1/5/11

New Year's Evil

Funny how short-lived my enthusiasm for a new year is. I think we went wrong by celebrating an arbitrary point in our collective orbit (good band name), and then by getting drunk about it, and again by making a big deal about how and where we get drunk for it. This is the classic loser's offensive remark: "I go to sleep at 10:00 PM because, you know, what's the point?"

It's a weak position and would not get you voted into office, and complements the life of anyone over a certain age living in warm places, or anyone who works New Year's Day and isn't extreme enough to make it through a shift hungover. I mean entirely to brag by saying that  I worked an entire shift in a retail store with no backup, one day, while I was hung over enough to be sickened by rosewater. Fun fact: since referencing hangovers and New Year's, this article has gotten 300% more predictable.

I've more or less given up on holidays, myself. I still participate, but the illusion has failed me. And, really, the best perspective on the so-called "holiday season" is a cynical one, because it means you won't be disappointed in anything, from the tacky advertising to the annoying advertising to the repetitive advertising to the heartrending advertising for charities or even the edgy advertising for cars. Cynical people also don't act surprised when the mall is busy, because the mall is always busy anyways, and only an idiot would think otherwise.

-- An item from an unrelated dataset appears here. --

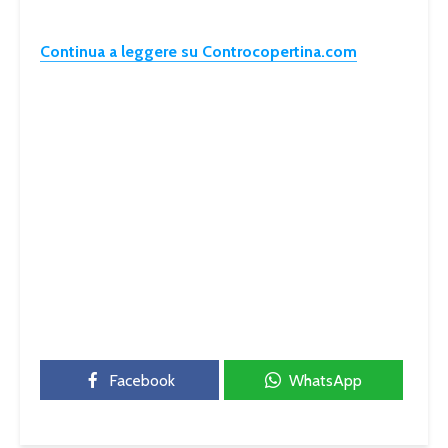
Continua a leggere su Controcopertina.com
Facebook
WhatsApp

It really does seem that this arbitrary point in the orbit was picked by the northern elite to ensure that their subjects have something to look forward to, whilst they sip 500 year-old cognac out of opulent vessels and bask in the warmth of a paper-money fire. I actually understand this behavior, because Christmas is the great time of retail up-trickle economics, when the midwealthy get their yearly bonuses. When the midwealthy go out to buy luxury products on boxing day, that money trickles up again to the elite, who sometimes have to make the heartbreaking decision to burn older stacks of money in order to be able to store the new. Some of them even have to deal with the stress of renovating their overlarge money safes.

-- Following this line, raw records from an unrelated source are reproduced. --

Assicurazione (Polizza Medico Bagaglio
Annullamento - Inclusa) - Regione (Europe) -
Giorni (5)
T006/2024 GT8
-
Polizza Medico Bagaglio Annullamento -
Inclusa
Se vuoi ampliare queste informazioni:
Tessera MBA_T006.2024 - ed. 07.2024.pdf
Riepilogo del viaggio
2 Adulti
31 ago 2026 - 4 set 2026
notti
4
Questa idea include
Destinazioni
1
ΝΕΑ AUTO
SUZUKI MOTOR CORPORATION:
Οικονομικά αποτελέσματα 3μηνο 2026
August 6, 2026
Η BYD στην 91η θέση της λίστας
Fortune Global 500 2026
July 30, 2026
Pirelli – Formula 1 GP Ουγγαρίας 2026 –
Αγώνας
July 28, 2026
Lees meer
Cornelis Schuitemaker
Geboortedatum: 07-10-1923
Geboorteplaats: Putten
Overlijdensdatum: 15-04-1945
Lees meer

For regular little people, a bit of stress arises from the hope that gifts given are either appreciated for their inherent value or useful to whomever they are gifted to. Also I see that my decision not to slavishly post on this blog was a mistake, because my whole readership evaporated. I just checked the stats, and am impressed that the numbers held out as long as they did.

Yeah, I've got peanuts for material on this blog, but I've explained that I am a shoddy blogger. I'll do a lot better this year, I promise.